### Data for the task
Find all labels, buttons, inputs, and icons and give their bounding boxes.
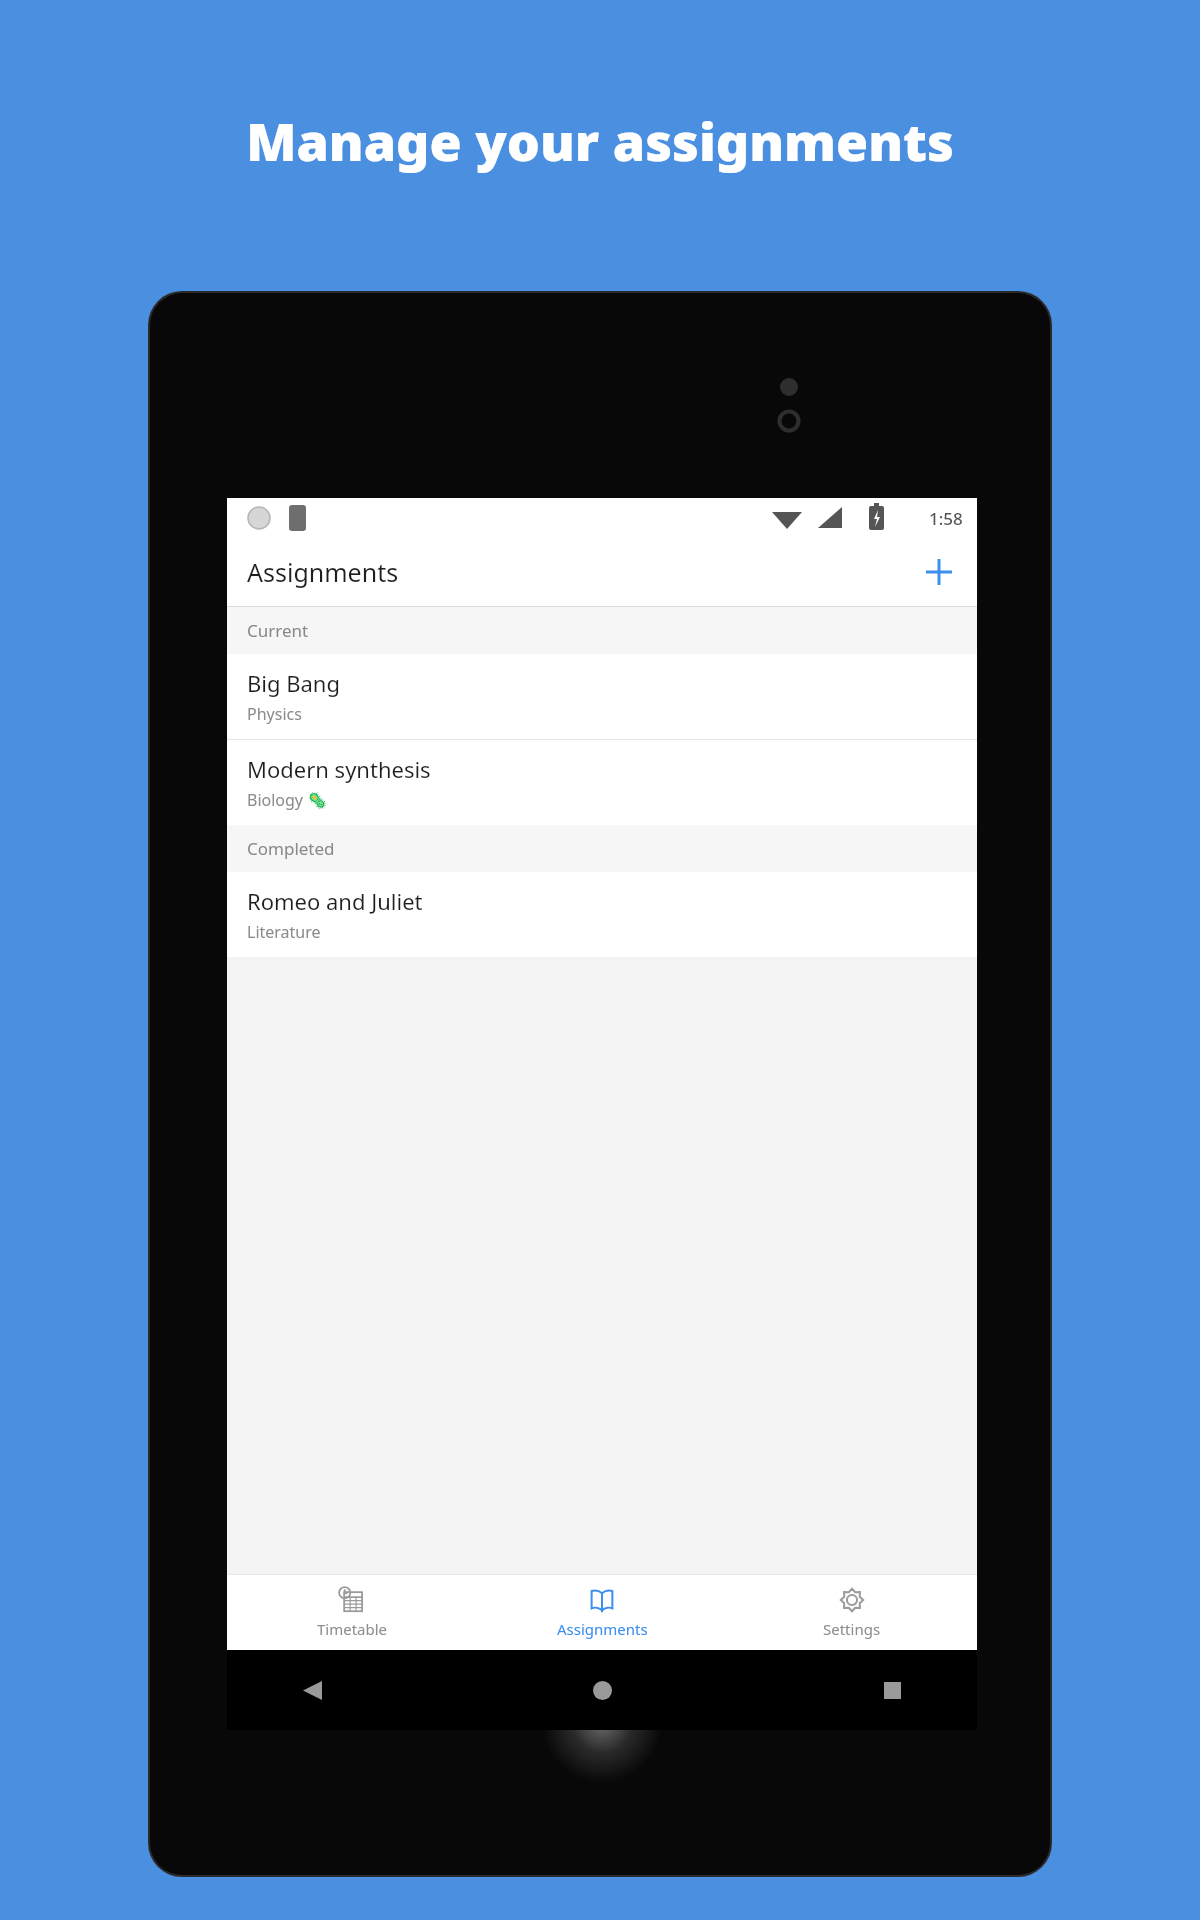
button[interactable]: Assignments <box>477 1574 727 1650</box>
staticText: Settings <box>823 1619 881 1639</box>
button[interactable]: Romeo and Juliet <box>227 872 977 957</box>
staticText: Modern synthesis <box>247 754 431 784</box>
button[interactable]: Timetable <box>227 1574 477 1650</box>
button[interactable]: Big Bang <box>227 654 977 739</box>
staticText: Big Bang <box>247 668 340 698</box>
button[interactable]: Back <box>289 1667 335 1713</box>
staticText: Biology 🦠 <box>247 789 328 811</box>
staticText: Current <box>247 619 309 642</box>
staticText: 1:58 <box>929 507 963 530</box>
button[interactable]: Modern synthesis <box>227 740 977 825</box>
staticText: Manage your assignments <box>246 105 954 176</box>
staticText: Completed <box>247 837 335 860</box>
staticText: Assignments <box>247 555 399 589</box>
staticText: Timetable <box>317 1619 388 1639</box>
staticText: Romeo and Juliet <box>247 886 423 916</box>
staticText: Physics <box>247 703 302 725</box>
button[interactable]: Settings <box>727 1574 977 1650</box>
button[interactable]: Home <box>579 1667 625 1713</box>
button[interactable]: Recent apps <box>869 1667 915 1713</box>
staticText: Assignments <box>557 1619 648 1639</box>
staticText: Literature <box>247 921 321 943</box>
button[interactable]: Add assignment <box>913 546 965 598</box>
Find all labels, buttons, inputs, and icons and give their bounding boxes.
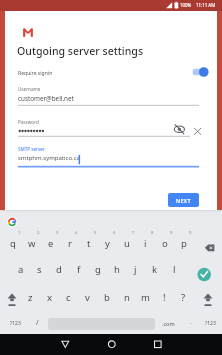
staticText: h [114,263,120,276]
staticText: Username [18,86,41,92]
staticText: / [36,318,39,328]
staticText: c [66,291,71,304]
staticText: 3 [56,230,59,236]
staticText: b [104,291,110,304]
button[interactable] [191,123,205,137]
staticText: 7 [132,230,135,236]
button[interactable] [3,288,21,306]
staticText: 6 [113,230,116,236]
staticText: ! [163,291,166,304]
staticText: Password [18,119,39,125]
staticText: d [56,263,62,276]
button[interactable]: z [21,285,40,309]
button[interactable] [172,120,188,136]
button[interactable]: h [107,257,126,281]
staticText: 9 [170,230,173,236]
button[interactable]: e [41,231,60,255]
staticText: .com [162,320,175,327]
button[interactable] [149,336,167,352]
button[interactable]: l [165,257,184,281]
staticText: 2 [37,230,40,236]
button[interactable] [199,288,217,306]
button[interactable]: y [98,231,117,255]
button[interactable] [201,238,219,256]
staticText: ?123 [10,320,21,327]
button[interactable]: j [126,257,145,281]
button[interactable] [18,84,199,106]
button[interactable]: c [59,285,78,309]
staticText: · [190,319,192,327]
button[interactable]: i [136,231,155,255]
button[interactable]: ?123 [201,311,220,335]
staticText: t [87,237,91,250]
staticText: x [47,291,53,304]
button[interactable] [195,265,214,284]
staticText: 8 [151,230,154,236]
staticText: 100% [180,2,192,8]
button[interactable]: ? [174,285,193,309]
button[interactable]: t [79,231,98,255]
button[interactable]: o [155,231,174,255]
button[interactable] [18,115,168,137]
staticText: i [144,237,147,250]
staticText: y [105,237,110,250]
staticText: l [173,263,176,276]
staticText: f [77,263,81,276]
button[interactable]: k [145,257,164,281]
staticText: a [18,263,24,276]
button[interactable] [18,145,199,167]
staticText: p [181,237,187,250]
button[interactable]: x [40,285,59,309]
staticText: smtphm.sympatico.ca [18,154,80,162]
staticText: 1 [18,230,21,236]
button[interactable]: w [22,231,41,255]
button[interactable]: g [88,257,107,281]
button[interactable]: r [60,231,79,255]
staticText: j [134,263,137,276]
button[interactable]: u [117,231,136,255]
button[interactable]: b [97,285,116,309]
staticText: SMTP server [18,146,45,152]
staticText: r [68,237,72,250]
button[interactable]: d [49,257,68,281]
staticText: g [95,263,101,276]
button[interactable]: ! [155,285,174,309]
staticText: v [85,291,90,304]
staticText: 0 [189,230,192,236]
staticText: 5 [94,230,97,236]
button[interactable]: NEXT [168,193,199,207]
staticText: customer@bell.net [18,94,74,103]
button[interactable]: f [69,257,88,281]
button[interactable]: · [181,311,200,335]
button[interactable]: .com [159,311,178,335]
button[interactable]: n [117,285,136,309]
button[interactable] [5,214,21,230]
staticText: Outgoing server settings [17,44,144,58]
staticText: 11:11 AM [196,2,216,8]
button[interactable]: s [30,257,49,281]
button[interactable]: q [3,231,22,255]
button[interactable]: p [174,231,193,255]
button[interactable]: / [28,311,47,335]
staticText: q [10,237,16,250]
button[interactable]: m [136,285,155,309]
staticText: z [28,291,33,304]
button[interactable]: a [11,257,30,281]
staticText: n [124,291,130,304]
staticText: 4 [75,230,78,236]
staticText: k [152,263,158,276]
staticText: NEXT [176,197,191,204]
button[interactable]: v [78,285,97,309]
button[interactable]: ?123 [6,311,25,335]
staticText: u [124,237,130,250]
staticText: Require signin [18,70,53,77]
button[interactable] [56,336,74,352]
staticText: s [37,263,42,276]
staticText: o [162,237,168,250]
button[interactable] [188,63,214,81]
button[interactable] [103,336,121,352]
staticText: ?123 [205,320,216,327]
staticText: ? [181,291,186,304]
staticText: e [48,237,54,250]
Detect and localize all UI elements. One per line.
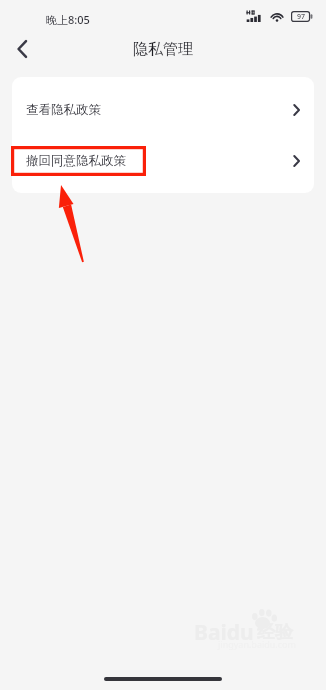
staticText: 隐私管理 xyxy=(133,40,193,59)
button[interactable]: 返回 xyxy=(0,34,44,64)
staticText: 经验 xyxy=(257,621,293,644)
staticText: 97 xyxy=(297,12,306,22)
staticText: Baidu xyxy=(194,618,254,647)
staticText: 撤回同意隐私政策 xyxy=(26,153,126,169)
staticText: 晚上8:05 xyxy=(46,12,90,27)
staticText: 查看隐私政策 xyxy=(26,102,101,118)
button[interactable]: 撤回同意隐私政策 xyxy=(12,135,314,186)
button[interactable]: 查看隐私政策 xyxy=(12,84,314,135)
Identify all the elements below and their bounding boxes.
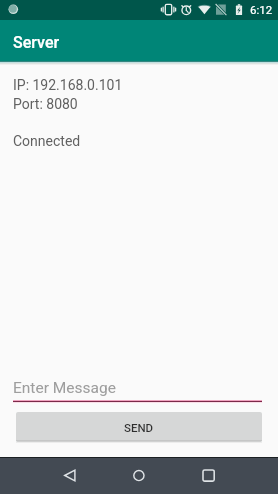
button[interactable]: Back xyxy=(0,458,92,494)
button[interactable]: Recents xyxy=(185,458,278,494)
button[interactable]: SEND xyxy=(16,412,262,442)
staticText: Enter Message xyxy=(13,379,116,397)
staticText: SEND xyxy=(124,421,154,434)
staticText: 6:12 xyxy=(250,3,273,16)
button[interactable]: Enter Message xyxy=(13,379,262,403)
button[interactable]: Home xyxy=(92,458,185,494)
staticText: IP: 192.168.0.101 xyxy=(13,77,123,93)
staticText: Server xyxy=(13,33,60,52)
staticText: Connected xyxy=(13,133,81,149)
staticText: Port: 8080 xyxy=(13,96,78,112)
######
• Your assignment: Reply with one number only, the count of lines above that hold the string "NEXT".

• Reply: 2